Monday, Jul. 18, 1955

Unpaid Businessmen in Government

IN Washington last week, four congressional committees were in hot pursuit of a favorite Democratic quarry: the businessman in Government.

Senator Kefauver's antimonopoly subcommittee, investigating Dixon-Yates, beagled off after Banker Adolphe Wenzell, charging that he was an unpaid Budget Bureau consultant on Dixon-Yates financing, while remaining a vice president of the First Boston Corp., which expected to collect a $150,000 fee for financing the deal.

Two other committees probed vague charges that other businessmen in Government had used their official positions for private gain, while, before the House Banking Committee, an Administration bill to encourage businessmen to take Government jobs was having a rough time. The Administration wants to renew the Defense Production Act, which authorizes the employment of businessmen "without compensation," called WOCs in Potomac slang. (They are the latter-day successors of the famed dollar-a-year men, but receive not even the dollar since Congress in 1950 authorized the Government to accept the services of individuals without compensation.)

The Administration objected to a newly added Senate amendment barring the businessmen from policymaking posts. Commerce Secretary Sinclair Weeks warned the committeemen that the Senate amendment would prevent Government "from using the best men available." Citing the WOCs who administer 15 out of 25 industry divisions in his department's Business and Defense Services Administration, the Commerce Secretary in effect challenged the skeptical Congressmen to find a "single case ... of even the slightest impropriety." He argued that barring WOCs from policymaking posts would screen out the top men, for no top executive would make the sacrifice of entering Government service just to function as an exalted clerk.

The "conflict of interests" is one of Washington's knottiest problems. From World War I, when Senator Kenneth McKellar probed Bernard Baruch's dollar-a-year men, to the Korean war, when Congressman Emanuel Celler investigated "Electric Charlie" Wilson's WOCs, the relations of the legislators to businessmen in Government has been marked by suspicion. Through five emergencies, including two world wars, some legislators have been unable to satisfy themselves completely that the Government, in taking advantage of the skills of businessmen, was not being short-changed somehow.

Out of this twoscore years of conflict has developed a dual policy of kicking and cuddling the businessman in Government. Thus every congressional investigation of WOCs has invariably produced 1) glowing praise for their self-sacrifice and honesty, and 2) a warning against their use.

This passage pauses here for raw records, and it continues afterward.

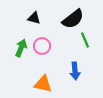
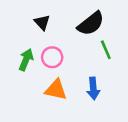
black triangle: (34, 18) -> (42, 22), turned 32
orange triangle: (43, 84) -> (56, 90), moved

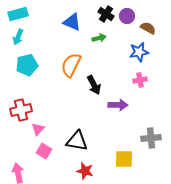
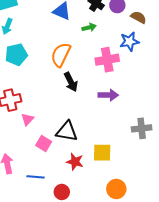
pink cross: (140, 80) -> (107, 60), moved, size x1.6
black arrow: (94, 85) -> (71, 82), moved
pink square: (44, 151) -> (44, 144), moved
yellow square: (124, 159) -> (102, 153), moved

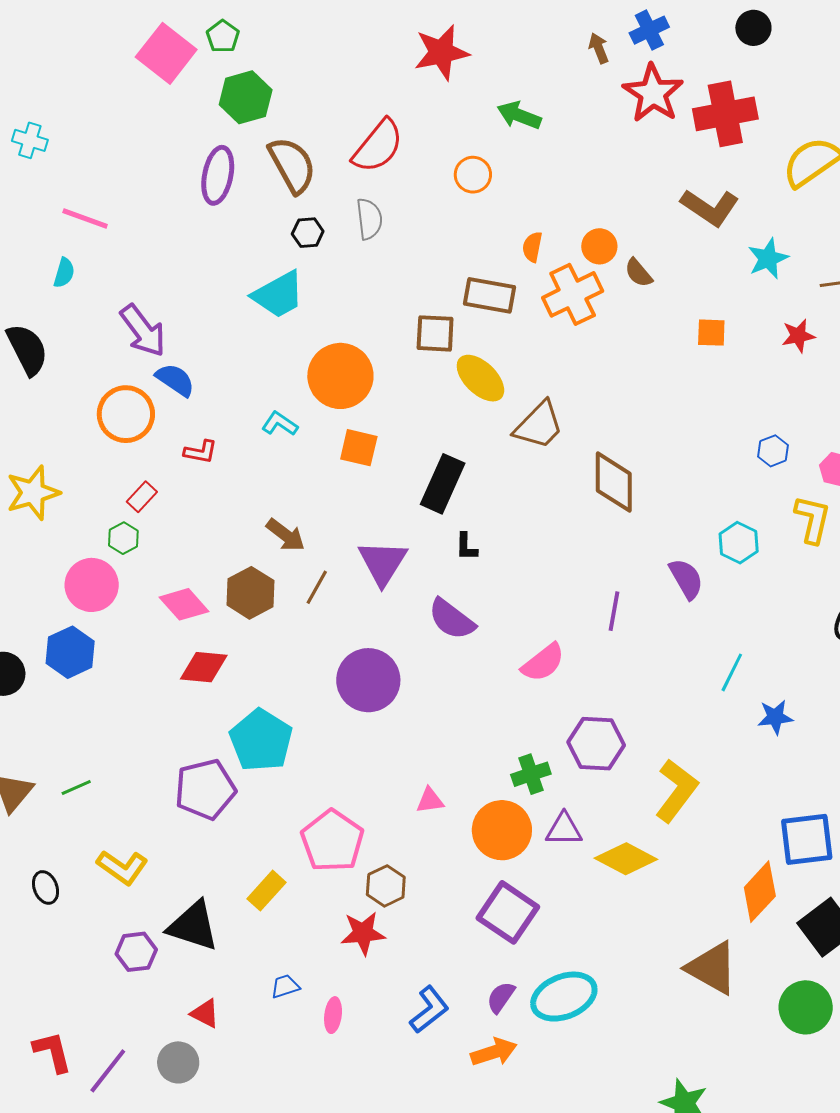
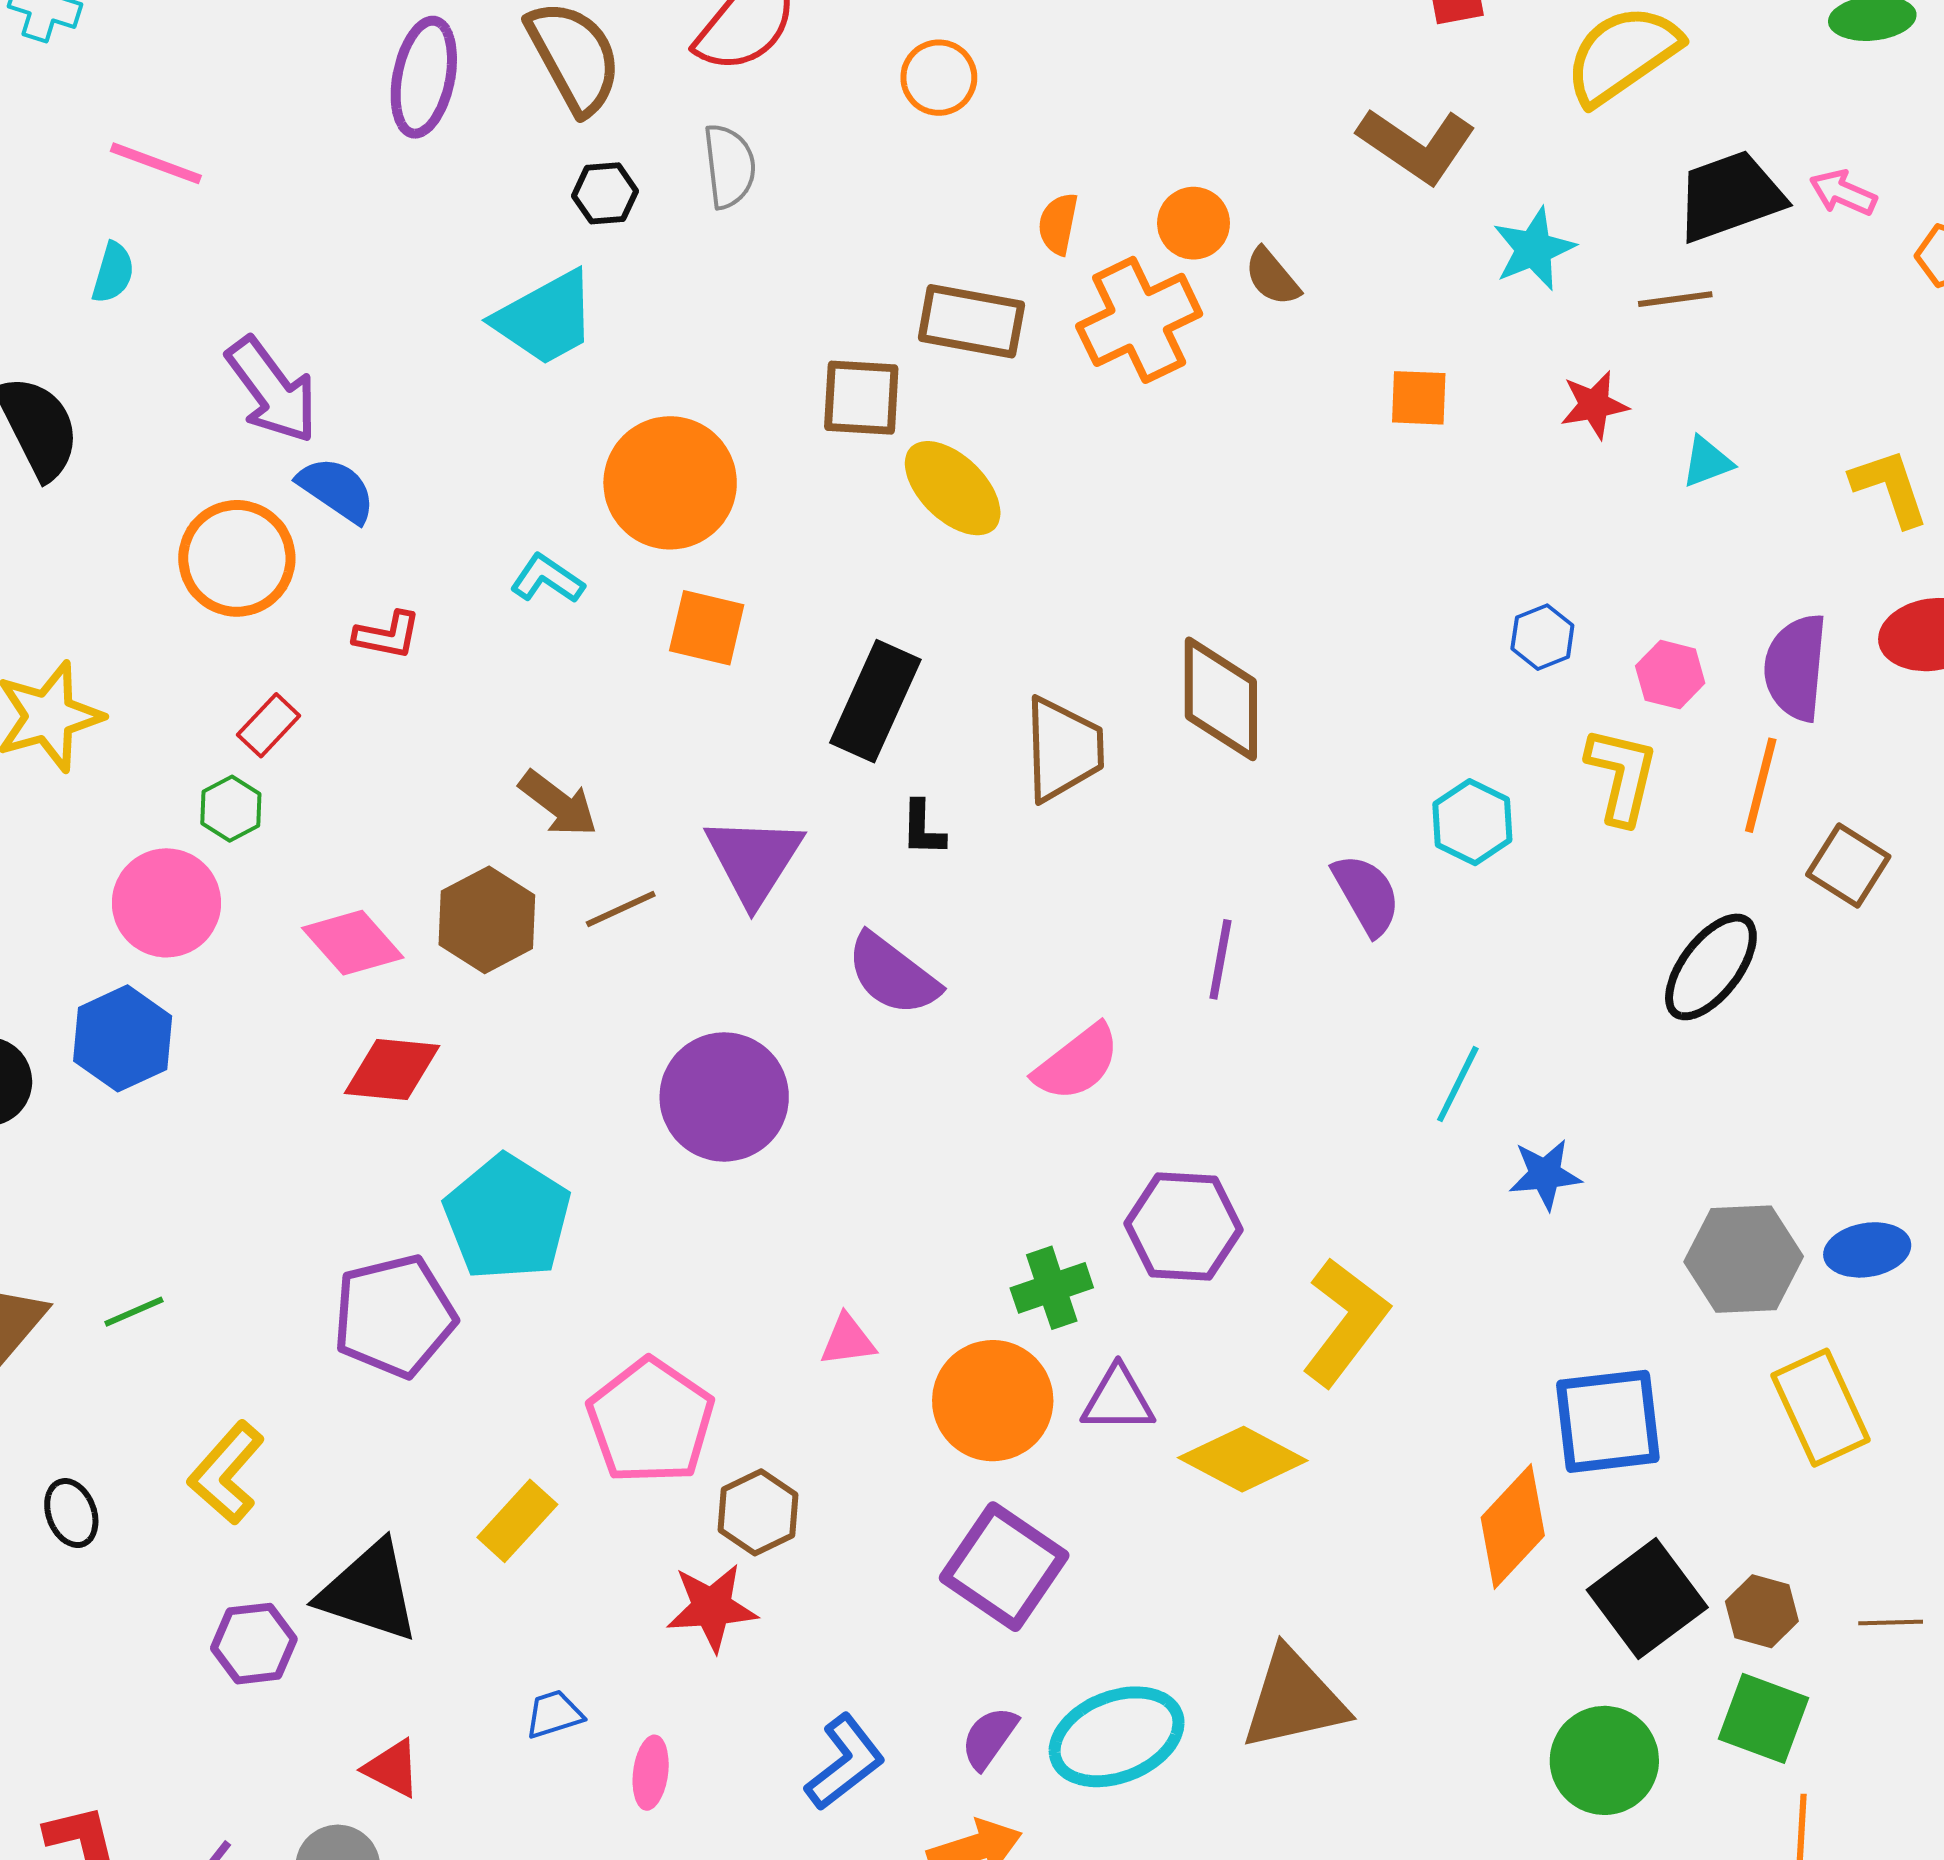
brown trapezoid: (539, 425) -> (1063, 749), moved, turned -46
brown line: (317, 587) -> (621, 909), turned 36
yellow L-shape: (122, 867) -> (226, 1473), turned 96
brown triangle: (712, 968) -> (1294, 1699), moved, turned -42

The law regarding businessmen in Government has grown muddled. The original conflict-of-interests statute, enacted in 1917, has been enforced sometimes, disregarded at other times, depending on the political climate. In 1949 the Senate refused to confirm Carl Ilgenfritz to the $14,800-a-year post of Munitions Board chairman on the ground that Ilgenfritz refused to relinquish his regular $70,000-a-year salary as a vice president of U.S. Steel.

But only a year later, others went to work for Uncle Sam, and kept drawing big company salaries without a word of protest. Furthermore, the executive orders that spell out the status of WOCs are confusing. One section sensibly directs that WOCs be used in the industry divisions where they have the greatest experience. However, another section contradicts this; it directs that WOCs work in positions where they avoid conflict between their Government duties and their past private interests. But, as every bureaucrat knows, the WOCs are most valuable in the fields that they know best. Yet, when they operate in these fields, they are most suspect.

Recently, in an effort to clarify a segment of the muddy problem, the Hoover Commission proposed a new set of ground rules. It suggested amending the conflict-of-interests laws "so that presidential appointees are not forced to liquidate lifetime business equities in order to accept federal appointment." Instead, suggested the commission, "each new appointee should take an oath that he will disqualify himself from participation in any decision which involves his company or his financial interests." But the proposal has almost no chance of being written into law. Nor would it, in the opinion of most veteran WOCs--the men who know the problem best--settle anything. The solution lies in the selection of good men who have a desire to serve. Says Mike Disalle, former OPS chief, and a Democrat: "You can't make a person honest. A fellow is either honest or he isn't." Said Engine Charlie Wilson on the witness stand during hearings on his nomination for Secretary of Defense: "If I had come here to cheat, by God, I wouldn't be here."